[llvm] r306040 - [x86] add/sub (X==0) --> sbb(neg X)
Sanjay Patel via llvm-commits
llvm-commits at lists.llvm.org
Thu Jun 22 11:11:20 PDT 2017
Author: spatel
Date: Thu Jun 22 13:11:19 2017
New Revision: 306040
URL: http://llvm.org/viewvc/llvm-project?rev=306040&view=rev
Log:
[x86] add/sub (X==0) --> sbb(neg X)
Our handling of select-of-constants is lumpy in IR (https://reviews.llvm.org/D24480),
lumpy in DAGCombiner, and lumpy in X86ISelLowering. That's why we only had the 'sbb'
codegen in 1 out of the 4 tests. This is a step towards smoothing that out.
First, show that all of these IR forms are equivalent:
http://rise4fun.com/Alive/mx
Second, show that the 'sbb' version is faster/smaller. IACA output for SandyBridge
(later Intel and AMD chips are similar based on Agner's tables):
This is the "obvious" x86 codegen (what gcc appears to produce currently):
| Num Of | Ports pressure in cycles | |
| Uops | 0 - DV | 1 | 2 - D | 3 - D | 4 | 5 | |
---------------------------------------------------------------------
| 1* | | | | | | | | xor eax, eax
| 1 | 1.0 | | | | | | CP | test edi, edi
| 1 | | | | | | 1.0 | CP | setnz al
| 1 | | 1.0 | | | | | CP | neg eax
This is the adc version:
| 1* | | | | | | | | xor eax, eax
| 1 | 1.0 | | | | | | CP | cmp edi, 0x1
| 2 | | 1.0 | | | | 1.0 | CP | adc eax, 0xffffffff
And this is sbb:
| 1 | 1.0 | | | | | | | neg edi
| 2 | | 1.0 | | | | 1.0 | CP | sbb eax, eax
If IACA is trustworthy, then sbb became a single uop in Broadwell, so this will be
clearly better than the alternatives going forward.
Modified:
llvm/trunk/lib/Target/X86/X86ISelLowering.cpp
llvm/trunk/test/CodeGen/X86/sbb.ll
Modified: llvm/trunk/lib/Target/X86/X86ISelLowering.cpp
URL: http://llvm.org/viewvc/llvm-project/llvm/trunk/lib/Target/X86/X86ISelLowering.cpp?rev=306040&r1=306039&r2=306040&view=diff
==============================================================================
--- llvm/trunk/lib/Target/X86/X86ISelLowering.cpp (original)

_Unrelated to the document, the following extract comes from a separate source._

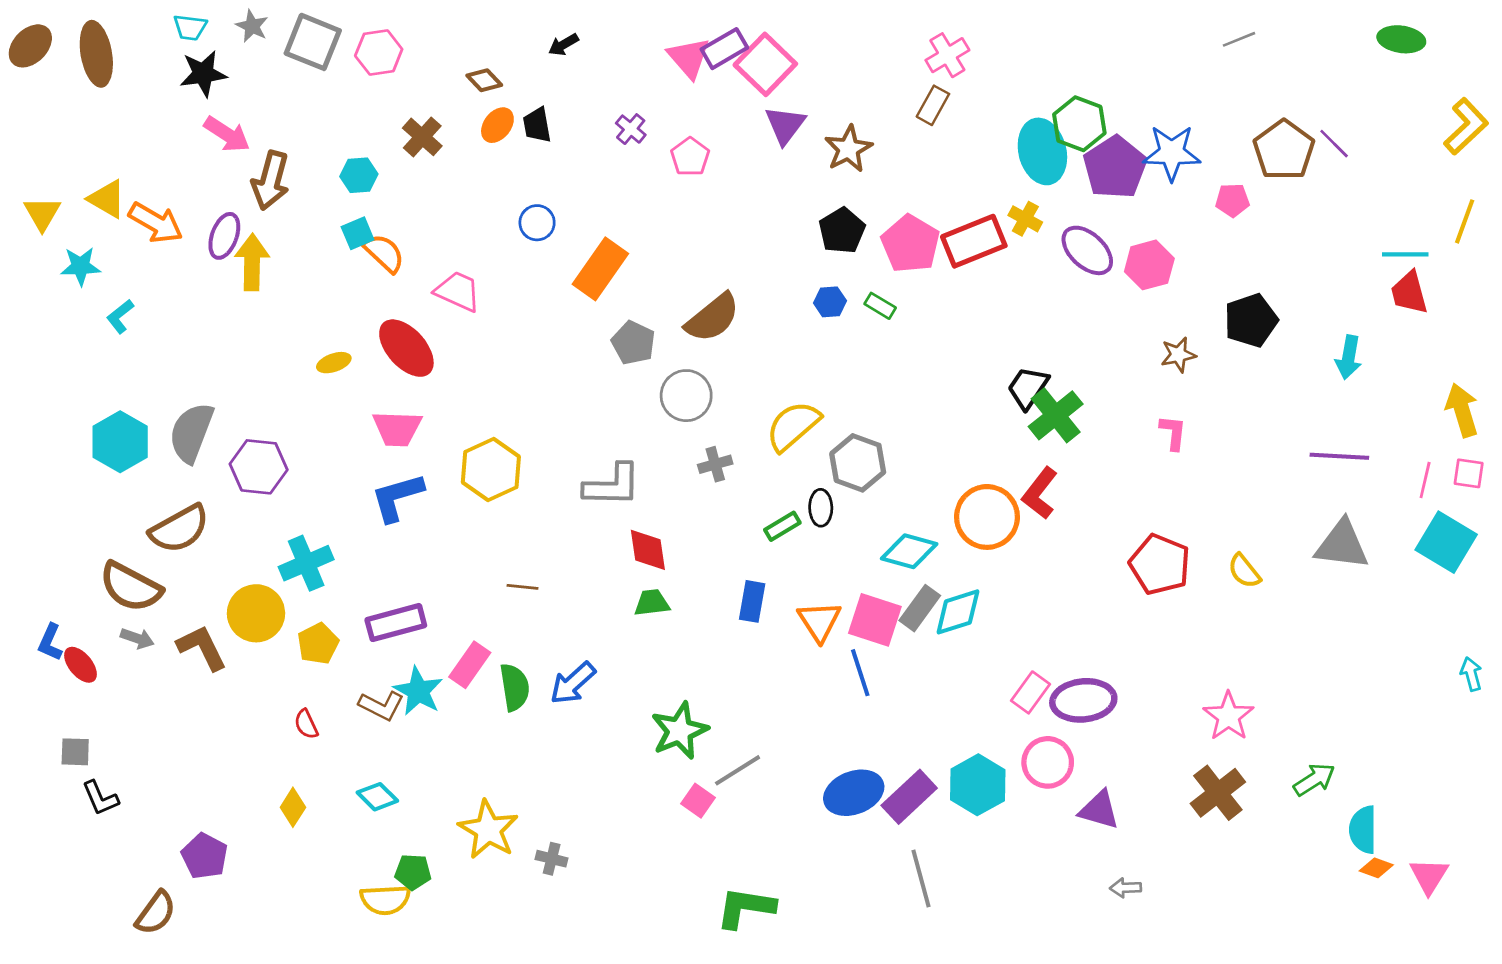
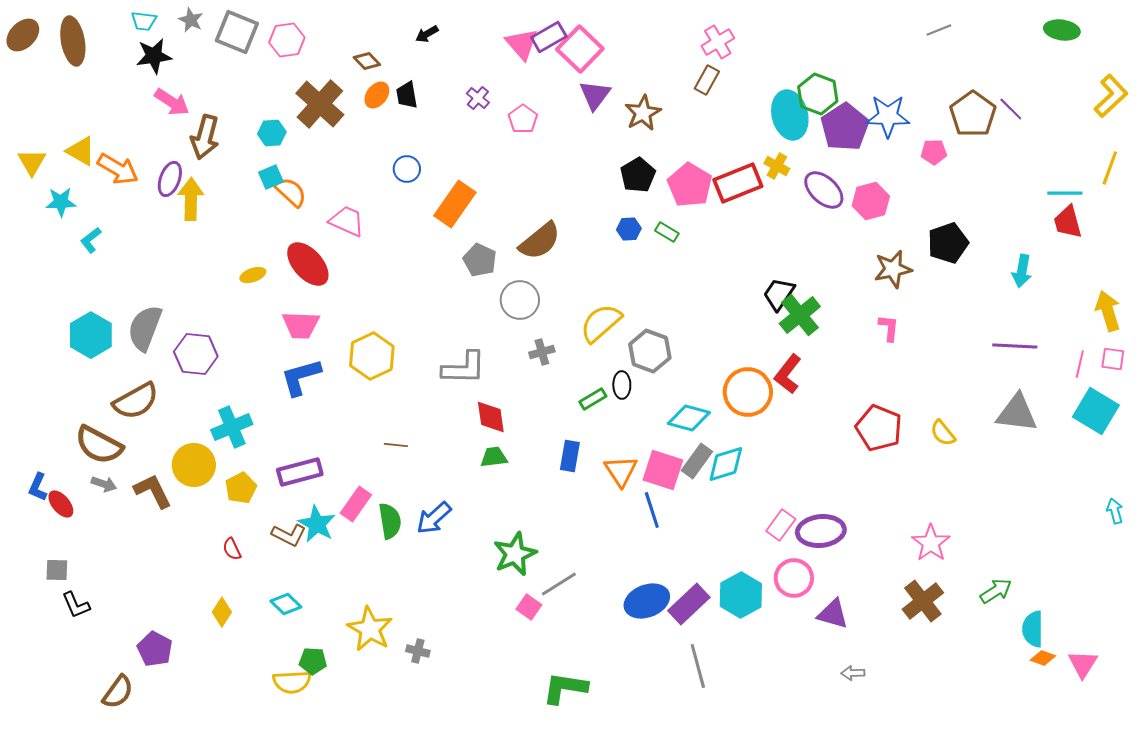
brown cross: (422, 137) -> (320, 104), size x1.6
brown star: (1178, 355) -> (893, 269), size x1.4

+++ llvm/trunk/lib/Target/X86/X86ISelLowering.cpp Thu Jun 22 13:11:19 2017
@@ -34897,13 +34897,29 @@ static SDValue combineAddOrSubToADCOrSBB
!Cmp.getOperand(0).getValueType().isInteger())
return SDValue();
- // (cmp Z, 1) sets the carry flag if Z is 0.

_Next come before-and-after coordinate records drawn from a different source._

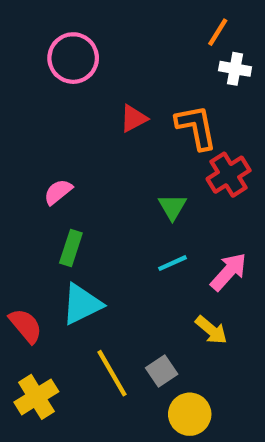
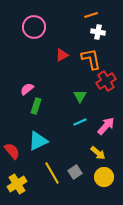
orange line: (218, 32) -> (91, 15), moved, turned 40
white cross: (235, 69) -> (98, 32), moved
green rectangle: (71, 248) -> (36, 106), moved
yellow circle: (190, 414) -> (104, 177), moved

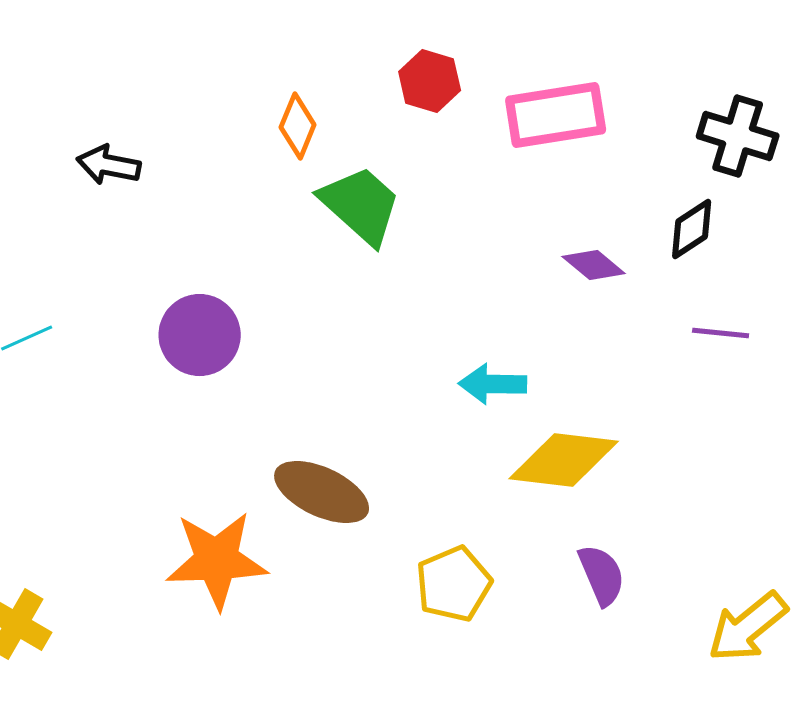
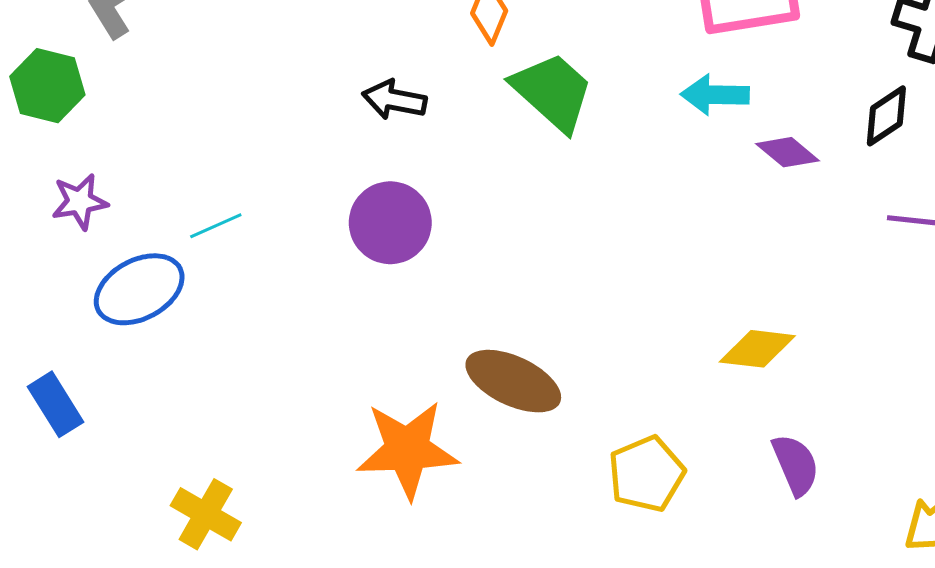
black arrow: (109, 165) -> (394, 100), moved
cyan arrow: (493, 384) -> (715, 95), moved
yellow diamond: (564, 460) -> (757, 349), size x0.7

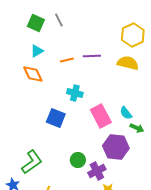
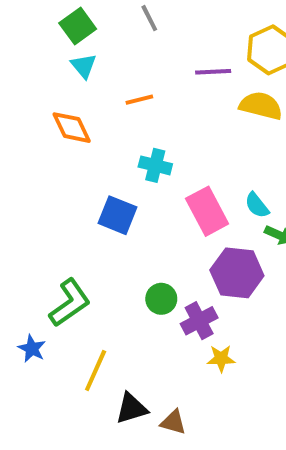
gray line: (59, 20) -> (149, 18), moved
green square: (36, 23) -> (78, 26), turned 30
cyan triangle: (37, 51) -> (84, 66), moved, turned -40
purple line: (92, 56) -> (213, 72), moved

SDValue Z = Cmp.getOperand(0);
+ SDVTList VTs = DAG.getVTList(N->getValueType(0), MVT::i32);
+
+ // If X is -1 or 0, then we have an opportunity to avoid constants required by
+ // the cmp transform below. 'neg' sets the carry flag when Z != 0, so create 0
+ // or -1 using 'sbb' with fake operands:
+ // 0 - (Z != 0) --> sbb %eax, %eax, (neg Z)
+ // -1 + (Z == 0) --> sbb %eax, %eax, (neg Z)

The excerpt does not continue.